- _RECORDS SHOWN_:
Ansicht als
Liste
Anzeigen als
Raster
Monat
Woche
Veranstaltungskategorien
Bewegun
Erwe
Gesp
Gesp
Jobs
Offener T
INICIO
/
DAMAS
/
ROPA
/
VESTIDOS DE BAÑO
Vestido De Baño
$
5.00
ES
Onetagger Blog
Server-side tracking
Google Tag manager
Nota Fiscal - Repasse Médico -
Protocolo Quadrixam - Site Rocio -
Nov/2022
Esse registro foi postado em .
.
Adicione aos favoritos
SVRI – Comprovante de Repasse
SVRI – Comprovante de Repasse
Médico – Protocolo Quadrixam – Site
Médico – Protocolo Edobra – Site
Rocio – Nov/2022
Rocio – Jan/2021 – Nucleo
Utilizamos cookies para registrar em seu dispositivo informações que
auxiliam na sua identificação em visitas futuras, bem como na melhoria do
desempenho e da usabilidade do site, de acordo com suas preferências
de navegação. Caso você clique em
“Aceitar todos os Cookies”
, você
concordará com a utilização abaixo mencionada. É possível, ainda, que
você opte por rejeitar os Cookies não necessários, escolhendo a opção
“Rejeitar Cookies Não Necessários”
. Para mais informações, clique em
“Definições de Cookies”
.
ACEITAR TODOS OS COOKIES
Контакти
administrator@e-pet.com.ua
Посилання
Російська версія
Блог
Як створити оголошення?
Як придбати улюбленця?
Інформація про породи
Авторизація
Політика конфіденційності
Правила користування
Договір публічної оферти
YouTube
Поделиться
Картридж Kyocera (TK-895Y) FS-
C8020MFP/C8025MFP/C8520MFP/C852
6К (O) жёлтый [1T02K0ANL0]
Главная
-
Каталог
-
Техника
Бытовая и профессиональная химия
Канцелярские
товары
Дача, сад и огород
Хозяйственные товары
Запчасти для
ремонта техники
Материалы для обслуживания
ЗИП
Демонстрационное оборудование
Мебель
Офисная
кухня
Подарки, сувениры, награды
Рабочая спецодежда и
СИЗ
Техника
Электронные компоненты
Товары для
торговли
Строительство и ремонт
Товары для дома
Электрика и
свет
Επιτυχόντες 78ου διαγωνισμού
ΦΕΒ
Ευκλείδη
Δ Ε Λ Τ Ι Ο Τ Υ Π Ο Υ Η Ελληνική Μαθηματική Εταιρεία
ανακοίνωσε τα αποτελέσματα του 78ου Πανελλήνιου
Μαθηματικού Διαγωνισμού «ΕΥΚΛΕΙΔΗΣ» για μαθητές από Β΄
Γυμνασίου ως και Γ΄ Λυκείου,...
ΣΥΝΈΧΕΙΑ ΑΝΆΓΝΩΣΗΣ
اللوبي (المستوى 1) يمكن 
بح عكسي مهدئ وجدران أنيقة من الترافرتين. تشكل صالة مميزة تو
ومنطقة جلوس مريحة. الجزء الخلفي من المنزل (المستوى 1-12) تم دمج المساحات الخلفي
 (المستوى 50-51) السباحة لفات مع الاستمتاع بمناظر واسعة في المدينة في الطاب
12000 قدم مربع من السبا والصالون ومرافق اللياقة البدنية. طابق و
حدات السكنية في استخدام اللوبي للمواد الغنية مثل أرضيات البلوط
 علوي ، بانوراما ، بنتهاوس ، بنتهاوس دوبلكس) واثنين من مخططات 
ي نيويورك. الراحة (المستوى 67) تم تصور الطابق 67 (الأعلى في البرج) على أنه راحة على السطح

- _EXERCISE_: Search the listing for the word "você" and return each line that holds it.

- _EXERCISE SOLUTION_:
de navegação. Caso você clique em
, você
você opte por rejeitar os Cookies não necessários, escolhendo a opção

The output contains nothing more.